A Ford enfrenta um problema persistente nos Estados Unidos: os concessionários da marca têm atualmente 5.000 vagas de mecânico em aberto e encontram dificuldade em atrair profissionais qualificados.
De acordo com o The Wall Street Journal, jornal especializado em economia e negócios, o CEO da empresa, Jim Farley, alertou em Novembro para a situação durante um podcast, referindo que algumas oficinas estão completamente equipadas mas sem ninguém para trabalhar nelas.
Profissão exigente e investimento inicial elevado
Os postos em falta podem chegar a pagar 120 mil dólares (111.600 euros) por ano, mas exigem pelo menos cinco anos de formação especializada. Segundo o mesmo jornal, apenas uma pequena parte dos mecânicos permanece tempo suficiente na profissão para atingir este nível salarial.
O trabalho é fisicamente exigente e o investimento inicial elevado, já que os técnicos precisam de adquirir ferramentas caras, enquanto o salário inicial nem sempre é atrativo. Dados do Departamento de Estatísticas do Trabalho dos EUA indicam que, em 2024, a média salarial para um mecânico ou técnico de concessionário se situava nos 58.580 dólares (54.500 euros).
Ted Hummel, um dos técnicos de maior estatuto da Ford, com um rendimento de cerca de 160 mil dólares (48.800 euros no último ano, descreveu o percurso como longo e exigente. Hummel frequentou um curso técnico de dois anos em tecnologia automóvel, com um custo de cerca de 30 mil dólares (27.900 euros). Apesar das promessas de altos salários, o início da carreira revelou-se difícil.

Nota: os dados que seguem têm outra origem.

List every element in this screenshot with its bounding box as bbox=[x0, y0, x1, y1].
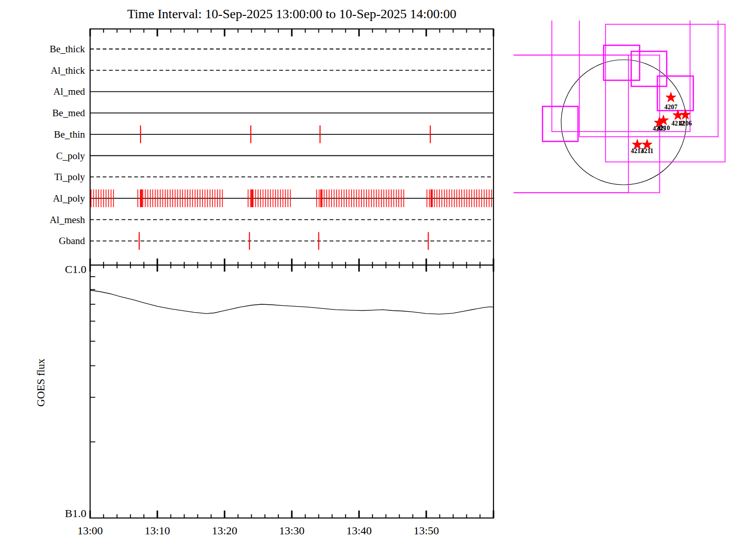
row-label-Al_poly: Al_poly bbox=[14, 192, 85, 205]
row-label-Be_thin: Be_thin bbox=[14, 128, 85, 141]
x-tick-label-13:30: 13:30 bbox=[266, 525, 317, 537]
goes-flux-curve bbox=[90, 290, 493, 314]
plot-svg bbox=[0, 0, 747, 560]
fov-box-small bbox=[543, 106, 578, 141]
row-label-Be_med: Be_med bbox=[14, 106, 85, 119]
ar-star-4212 bbox=[673, 110, 683, 120]
row-label-Be_thick: Be_thick bbox=[14, 42, 85, 56]
ar-label-4207: 4207 bbox=[655, 104, 687, 111]
ar-label-4209: 4209 bbox=[643, 125, 676, 133]
row-label-Ti_poly: Ti_poly bbox=[14, 170, 85, 183]
fov-box-large bbox=[495, 55, 660, 193]
goes-y-top-label: C1.0 bbox=[35, 263, 86, 276]
ar-label-4211: 4211 bbox=[631, 147, 663, 155]
fov-box-large bbox=[495, 55, 628, 193]
row-label-Al_mesh: Al_mesh bbox=[14, 213, 85, 226]
row-label-Gband: Gband bbox=[14, 234, 85, 247]
x-tick-label-13:10: 13:10 bbox=[132, 525, 183, 537]
row-label-C_poly: C_poly bbox=[14, 149, 85, 162]
x-tick-label-13:00: 13:00 bbox=[64, 525, 116, 537]
goes-y-bottom-label: B1.0 bbox=[35, 507, 86, 520]
plot-canvas: Time Interval: 10-Sep-2025 13:00:00 to 1… bbox=[0, 0, 747, 560]
filter-panel-border bbox=[90, 29, 493, 265]
fov-box-large bbox=[552, 0, 690, 132]
goes-ylabel: GOES flux bbox=[35, 336, 47, 429]
x-tick-label-13:20: 13:20 bbox=[199, 525, 250, 537]
x-tick-label-13:50: 13:50 bbox=[401, 525, 452, 537]
goes-panel-border bbox=[90, 265, 493, 518]
x-tick-label-13:40: 13:40 bbox=[333, 525, 385, 537]
fov-box-small bbox=[604, 45, 640, 80]
row-label-Al_med: Al_med bbox=[14, 85, 85, 98]
fov-box-large bbox=[579, 0, 718, 137]
row-label-Al_thick: Al_thick bbox=[14, 64, 85, 77]
solar-inset bbox=[495, 0, 725, 193]
ar-star-4207 bbox=[666, 92, 676, 102]
plot-title: Time Interval: 10-Sep-2025 13:00:00 to 1… bbox=[71, 7, 512, 21]
fov-box-small bbox=[631, 51, 667, 86]
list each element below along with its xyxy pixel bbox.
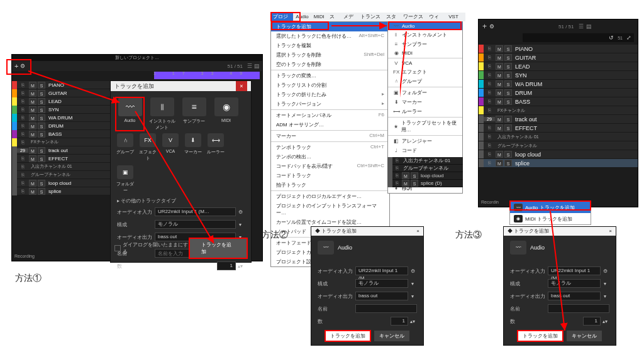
- menu-item[interactable]: スタジオ: [384, 13, 401, 21]
- solo-button[interactable]: S: [38, 155, 45, 162]
- track-type-vca[interactable]: VVCA: [161, 133, 180, 162]
- audio-input-select[interactable]: UR22mkII Input 1 (M…: [355, 266, 408, 275]
- audio-output-select[interactable]: bass out: [548, 292, 601, 300]
- solo-button[interactable]: S: [504, 160, 512, 167]
- submenu-item[interactable]: ⟷ルーラー: [388, 107, 462, 116]
- keep-open-checkbox[interactable]: ダイアログを開いたままにする: [114, 241, 189, 255]
- menu-item[interactable]: 選択したトラックに色を付ける…Alt+Shift+C: [271, 31, 389, 41]
- track-row[interactable]: ⎘FXチャンネル: [479, 106, 638, 115]
- count-stepper[interactable]: 1: [583, 317, 601, 326]
- track-row[interactable]: ⎘MSloop cloud: [479, 150, 638, 159]
- submenu-item[interactable]: VVCA: [388, 59, 462, 67]
- solo-button[interactable]: S: [38, 131, 45, 138]
- solo-button[interactable]: S: [504, 72, 512, 79]
- mute-button[interactable]: M: [496, 45, 503, 52]
- solo-button[interactable]: S: [504, 124, 512, 131]
- track-row[interactable]: ⎘MSSYN: [479, 71, 638, 80]
- solo-button[interactable]: S: [504, 80, 512, 87]
- close-icon[interactable]: ×: [236, 81, 247, 91]
- solo-button[interactable]: S: [38, 123, 45, 129]
- audio-input-select[interactable]: UR22mkII Input 1 (M…: [155, 207, 236, 216]
- solo-button[interactable]: S: [504, 151, 512, 158]
- mute-button[interactable]: M: [496, 151, 503, 158]
- menu-item[interactable]: トラックの折りたたみ▸: [271, 90, 389, 99]
- mute-button[interactable]: M: [29, 98, 36, 105]
- count-stepper[interactable]: 1: [217, 261, 236, 270]
- menu-item[interactable]: マーカーCtrl+M: [271, 131, 389, 141]
- track-type-フォルダー[interactable]: ▣フォルダー: [116, 165, 135, 194]
- menu-item[interactable]: プロジェクトのロジカルエディター…: [271, 192, 389, 201]
- toolbar-icon[interactable]: ⤢: [626, 35, 631, 41]
- track-type-ルーラー[interactable]: ⟷ルーラー: [206, 133, 225, 162]
- config-select[interactable]: モノラル: [355, 279, 408, 288]
- audio-output-select[interactable]: bass out: [355, 292, 408, 300]
- menu-item[interactable]: VST Cloud: [446, 13, 465, 21]
- mute-button[interactable]: M: [29, 188, 36, 195]
- submenu-item[interactable]: ⑃グループ: [388, 77, 462, 86]
- name-input[interactable]: [355, 304, 417, 313]
- mute-button[interactable]: M: [29, 106, 36, 113]
- submenu-item[interactable]: ⫴インストゥルメント: [388, 30, 462, 40]
- track-type-グループ[interactable]: ⑃グループ: [116, 133, 135, 162]
- toolbar-icon[interactable]: ☰: [579, 23, 584, 30]
- track-row[interactable]: ⎘MSEFFECT: [479, 124, 638, 133]
- submenu-item[interactable]: ⬇マーカー: [388, 97, 462, 107]
- solo-button[interactable]: S: [38, 188, 45, 195]
- mute-button[interactable]: M: [29, 147, 36, 154]
- mute-button[interactable]: M: [496, 63, 503, 70]
- menu-item[interactable]: MIDI: [311, 13, 327, 21]
- solo-button[interactable]: S: [38, 114, 45, 121]
- solo-button[interactable]: S: [38, 90, 45, 97]
- menu-item[interactable]: テンポトラックCtrl+T: [271, 143, 389, 152]
- gear-icon[interactable]: ⚙: [601, 268, 609, 274]
- submenu-item[interactable]: ★トラックプリセットを使用…: [388, 118, 462, 134]
- cancel-button[interactable]: キャンセル: [374, 331, 409, 341]
- submenu-item[interactable]: FXエフェクト: [388, 67, 462, 77]
- submenu-item[interactable]: ◧アレンジャー: [388, 136, 462, 146]
- solo-button[interactable]: S: [504, 63, 512, 70]
- other-types-expander[interactable]: ▸ その他のトラックタイプ: [111, 196, 251, 206]
- solo-button[interactable]: S: [38, 147, 45, 154]
- context-item[interactable]: ◉MIDI トラックを追加: [510, 213, 591, 224]
- add-track-button[interactable]: トラックを追加: [189, 238, 247, 258]
- close-icon[interactable]: ×: [416, 227, 419, 236]
- toolbar-icon[interactable]: ☰: [247, 63, 252, 69]
- gear-icon[interactable]: ⚙: [408, 268, 417, 274]
- cancel-button[interactable]: キャンセル: [567, 331, 602, 341]
- add-track-button[interactable]: トラックを追加: [325, 331, 370, 341]
- menu-item[interactable]: 拍子トラック: [271, 180, 389, 190]
- track-row[interactable]: ⎘MSsplice (D): [387, 180, 463, 187]
- track-type-インストゥルメント[interactable]: ⫴インストゥルメント: [148, 97, 176, 131]
- mute-button[interactable]: M: [29, 82, 36, 89]
- track-row[interactable]: ⎘MSGUITAR: [479, 53, 638, 62]
- toolbar-icon[interactable]: ▤: [254, 63, 260, 69]
- mute-button[interactable]: M: [29, 131, 36, 138]
- track-row[interactable]: 29MStrack out: [479, 115, 638, 124]
- menu-item[interactable]: オートメーションパネルF6: [271, 111, 389, 120]
- mute-button[interactable]: M: [496, 124, 503, 131]
- mute-button[interactable]: M: [496, 98, 503, 105]
- toolbar-icon[interactable]: ▤: [586, 23, 592, 30]
- track-type-audio[interactable]: 〰Audio: [116, 97, 144, 131]
- solo-button[interactable]: S: [504, 54, 512, 61]
- toolbar-icon[interactable]: ↺: [609, 35, 614, 41]
- track-row[interactable]: ⎘入出力チャンネル 01: [479, 133, 638, 141]
- plus-icon[interactable]: +: [482, 22, 487, 31]
- mute-button[interactable]: M: [29, 155, 36, 162]
- mute-button[interactable]: M: [496, 72, 503, 79]
- menu-item[interactable]: 選択トラックを削除Shift+Del: [271, 50, 389, 60]
- menu-item[interactable]: プロジェクトのインプットトランスフォーマー…: [271, 201, 389, 217]
- menu-item[interactable]: ウィンドウ: [426, 13, 447, 21]
- solo-button[interactable]: S: [38, 82, 45, 89]
- track-row[interactable]: ⎘MSWA DRUM: [479, 80, 638, 89]
- audio-input-select[interactable]: UR22mkII Input 1 (M…: [548, 266, 601, 275]
- solo-button[interactable]: S: [504, 116, 512, 123]
- mute-button[interactable]: M: [29, 90, 36, 97]
- solo-button[interactable]: S: [504, 45, 512, 52]
- menu-item[interactable]: カーソル位置でタイムコードを設定…: [271, 217, 389, 227]
- mute-button[interactable]: M: [496, 54, 503, 61]
- menu-item[interactable]: トラックを複製: [271, 41, 389, 50]
- solo-button[interactable]: S: [38, 106, 45, 113]
- submenu-item[interactable]: ≡サンプラー: [388, 40, 462, 49]
- gear-icon[interactable]: ⚙: [236, 209, 245, 215]
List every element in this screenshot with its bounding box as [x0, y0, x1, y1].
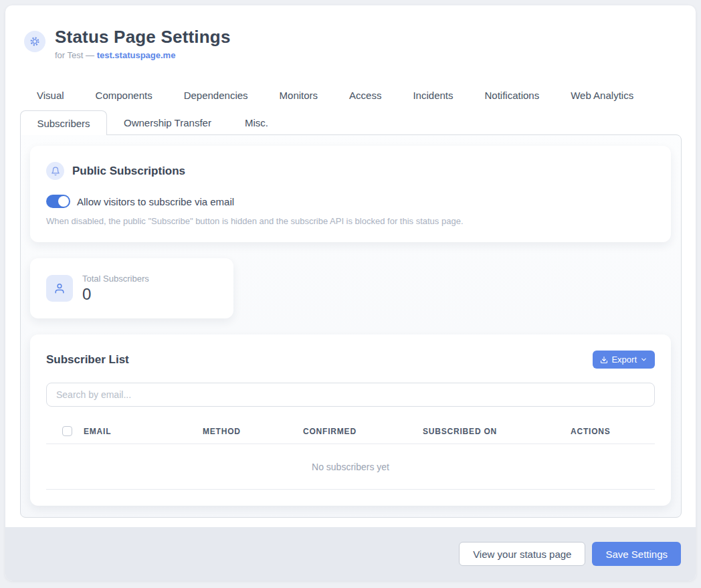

O primeiro emprego surgiu numa oficina de escapes em 2007, com um ordenado inferior a 10 dólares (9,3 euros) por hora, antes de ingressar na Ford em 2012. Atingir um salário de seis dígitos exigiu anos de experiência, certificações e investimento próprio em equipamento, culminando em 2022 com o seu primeiro ano acima dos 100 mil dólares (93.000 euros), aos 36 anos.
Um dos fatores que tornam a profissão tão lucrativa para quem atinge a excelência é o sistema de pagamento por produção, conhecido como taxa fixa, em que os técnicos recebem um valor pré-definido por cada serviço, independentemente do tempo despendido.
Como explica Rich Klaben, presidente do Klaben Auto Group, proprietária de concessionárias Ford, este modelo permite recompensar os trabalhadores mais rápidos e produtivos, garantindo que a produtividade se traduza em remuneração.
Custos para consumidores e desafios salariais
A escassez de mecânicos também impacta os clientes. Segundo a mesma fonte, os custos de manutenção e reparação automóvel aumentaram mais rapidamente do que a inflação, com um crescimento de 6,9% em Novembro em relação ao ano anterior.
Entre 2014 e 2024, os preços das reparações subiram 59%, enquanto os salários dos mecânicos cresceram apenas 34%. A Ford tem procurado combater a falta de profissionais através de 33 centros de formação nos EUA e oferecendo bolsas de estudo para propinas e aquisição de ferramentas.
Ainda assim, apenas os técnicos séniores, como Hummel, atingem em média 67 mil dólares (62.300 euros) após cinco anos, sendo que só aqueles no auge da carreira chegam aos 120 mil dólares (111.600 euros) ou mais, segundo o The Wall Street Journal.